TASK DESCRIPTION: Reproduce the records without their pictures, keeping every word as it is.

Page-level text extractions:
◇ ◇ ◇ ◇
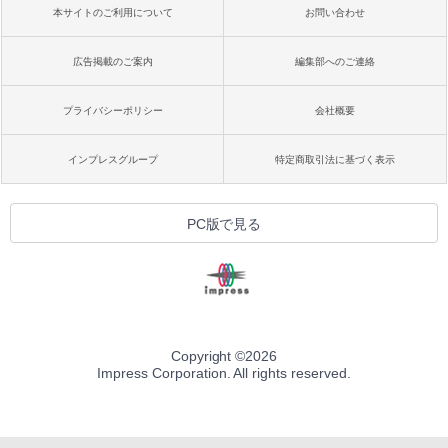
本サイトのご利用について
お問い合わせ
広告掲載のご案内
編集部へのご連絡
プライバシーポリシー
会社概要
インプレスグループ
特定商取引法に基づく表示
PC版で見る
Copyright ©
2026
Impress Corporation. All rights reserved.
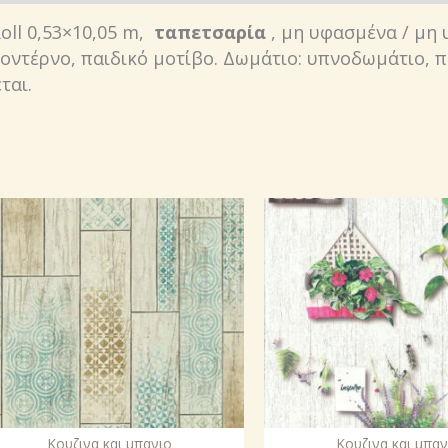
Roll 0,53×10,05 m,
ταπετσαρία
, μη υφασμένα / μη 
οντέρνο, παιδικό μοτίβο. Δωμάτιο: υπνοδωμάτιο, πα
ται.
Κουζινα και μπανιο
Κουζινα και μπαν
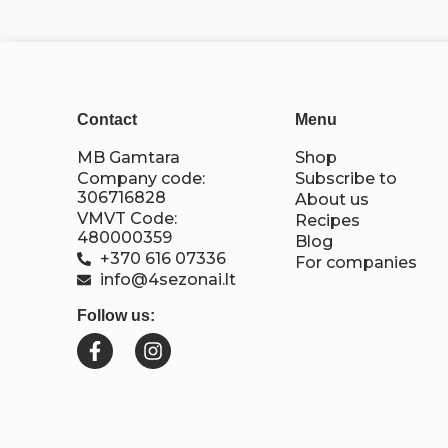
Contact
Menu
MB Gamtara
Shop
Company code:
Subscribe to
306716828
About us
VMVT Code:
Recipes
480000359
Blog
+370 616 07336
For companies
info@4sezonai.lt
Follow us:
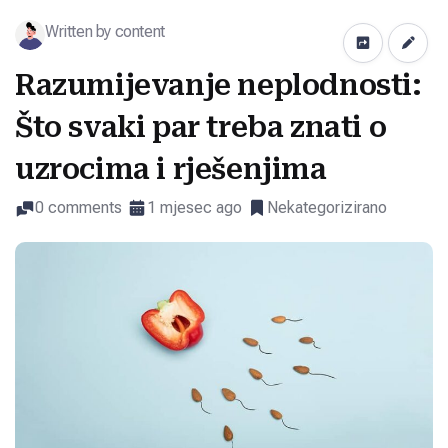
Written by content
Razumijevanje neplodnosti:
Što svaki par treba znati o
uzrocima i rješenjima
0 comments
1 mjesec ago
Nekategorizirano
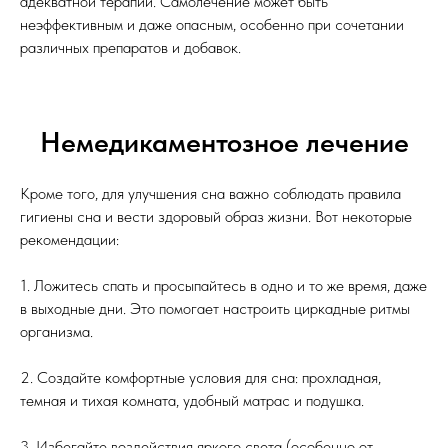
адекватной терапии. Самолечение может быть
неэффективным и даже опасным, особенно при сочетании
различных препаратов и добавок.
Немедикаментозное лечение
Кроме того, для улучшения сна важно соблюдать правила
гигиены сна и вести здоровый образ жизни. Вот некоторые
рекомендации:
1. Ложитесь спать и просыпайтесь в одно и то же время, даже
в выходные дни. Это помогает настроить циркадные ритмы
организма.
2. Создайте комфортные условия для сна: прохладная,
темная и тихая комната, удобный матрас и подушка.
3. Избегайте воздействия яркого света (особенно от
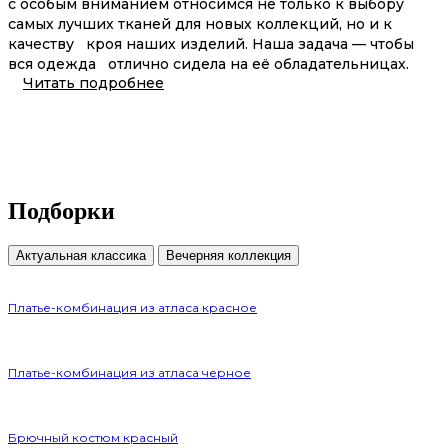
с особым вниманием относимся не только к выбору
самых лучших тканей для новых коллекций, но и к
качеству кроя наших изделий. Наша задача — чтобы
вся одежда отлично сидела на её обладательницах.
Читать подробнее
Подборки
Актуальная классика
Вечерняя коллекция
Платье-комбинация из атласа красное
Платье-комбинация из атласа черное
Брючный костюм красный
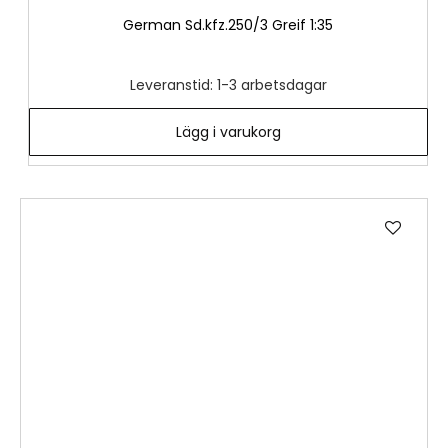
German Sd.kfz.250/3 Greif 1:35
Leveranstid: 1-3 arbetsdagar
Lägg i varukorg
Lägg
till
i
önske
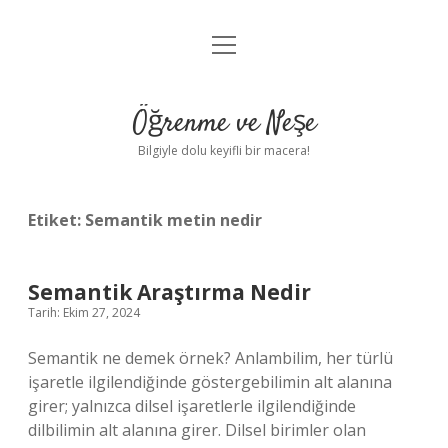
menüyü
Anasayfa
aç
Gizlilik Politikası
Öğrenme ve Neşe
Yasal Uyarı
Bilgiyle dolu keyifli bir macera!
Hakkımızda
Etiket:
Semantik metin nedir
Semantik Araştırma Nedir
Tarih: Ekim 27, 2024
Semantik ne demek örnek? Anlambilim, her türlü
işaretle ilgilendiğinde göstergebilimin alt alanına
girer; yalnızca dilsel işaretlerle ilgilendiğinde
dilbilimin alt alanına girer. Dilsel birimler olan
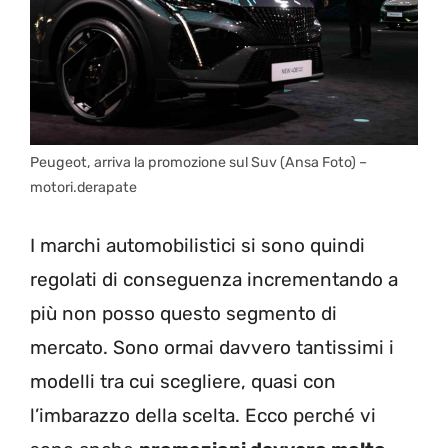
Peugeot, arriva la promozione sul Suv (Ansa Foto) –
motori.derapate
I marchi automobilistici si sono quindi
regolati di conseguenza incrementando a
più non posso questo segmento di
mercato. Sono ormai davvero tantissimi i
modelli tra cui scegliere, quasi con
l’imbarazzo della scelta. Ecco perché vi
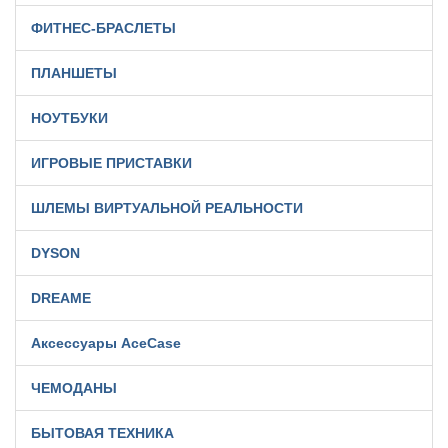
ФИТНЕС-БРАСЛЕТЫ
ПЛАНШЕТЫ
НОУТБУКИ
ИГРОВЫЕ ПРИСТАВКИ
ШЛЕМЫ ВИРТУАЛЬНОЙ РЕАЛЬНОСТИ
DYSON
DREAME
Аксессуары AceCase
ЧЕМОДАНЫ
БЫТОВАЯ ТЕХНИКА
◇ ◇ ◇ ◇
RESPONSE TO THIS TASK:
本サイトのご利用について
お問い合わせ
広告掲載のご案内
編集部へのご連絡
プライバシーポリシー
会社概要
インプレスグループ
特定商取引法に基づく表示
PC版で見る
Copyright ©
2026
Impress Corporation. All rights reserved.
Roll 0,53×10,05 m,
ταπετσαρία
, μη υφασμένα / μη 
οντέρνο, παιδικό μοτίβο. Δωμάτιο: υπνοδωμάτιο, πα
ται.
Κουζινα και μπανιο
Κουζινα και μπαν
Contact
Menu
MB Gamtara
Shop
Company code:
Subscribe to
306716828
About us
VMVT Code:
Recipes
480000359
Blog
+370 616 07336
For companies
info@4sezonai.lt
Follow us:
Written by content
Razumijevanje neplodnosti:
Što svaki par treba znati o
uzrocima i rješenjima
0 comments
1 mjesec ago
Nekategorizirano
адекватной терапии. Самолечение может быть
неэффективным и даже опасным, особенно при сочетании
различных препаратов и добавок.
Немедикаментозное лечение
Кроме того, для улучшения сна важно соблюдать правила
гигиены сна и вести здоровый образ жизни. Вот некоторые
рекомендации:
1. Ложитесь спать и просыпайтесь в одно и то же время, даже
в выходные дни. Это помогает настроить циркадные ритмы
организма.
2. Создайте комфортные условия для сна: прохладная,
темная и тихая комната, удобный матрас и подушка.
3. Избегайте воздействия яркого света (особенно от
с особым вниманием относимся не только к выбору
самых лучших тканей для новых коллекций, но и к
качеству кроя наших изделий. Наша задача — чтобы
вся одежда отлично сидела на её обладательницах.
Читать подробнее
Подборки
Актуальная классика
Вечерняя коллекция
Платье-комбинация из атласа красное
Платье-комбинация из атласа черное
Брючный костюм красный
German Sd.kfz.250/3 Greif 1:35
Leveranstid: 1-3 arbetsdagar
Lägg i varukorg
Lägg
till
i
önske
menüyü
Anasayfa
aç
Gizlilik Politikası
Öğrenme ve Neşe
Yasal Uyarı
Bilgiyle dolu keyifli bir macera!
Hakkımızda
Etiket:
Semantik metin nedir
Semantik Araştırma Nedir
Tarih: Ekim 27, 2024
Semantik ne demek örnek? Anlambilim, her türlü
işaretle ilgilendiğinde göstergebilimin alt alanına
girer; yalnızca dilsel işaretlerle ilgilendiğinde
dilbilimin alt alanına girer. Dilsel birimler olan
Peugeot, arriva la promozione sul Suv (Ansa Foto) –
motori.derapate
I marchi automobilistici si sono quindi
regolati di conseguenza incrementando a
più non posso questo segmento di
mercato. Sono ormai davvero tantissimi i
modelli tra cui scegliere, quasi con
l’imbarazzo della scelta. Ecco perché vi
ФИТНЕС-БРАСЛЕТЫ
ПЛАНШЕТЫ
НОУТБУКИ
ИГРОВЫЕ ПРИСТАВКИ
ШЛЕМЫ ВИРТУАЛЬНОЙ РЕАЛЬНОСТИ
DYSON
DREAME
Аксессуары AceCase
ЧЕМОДАНЫ
БЫТОВАЯ ТЕХНИКА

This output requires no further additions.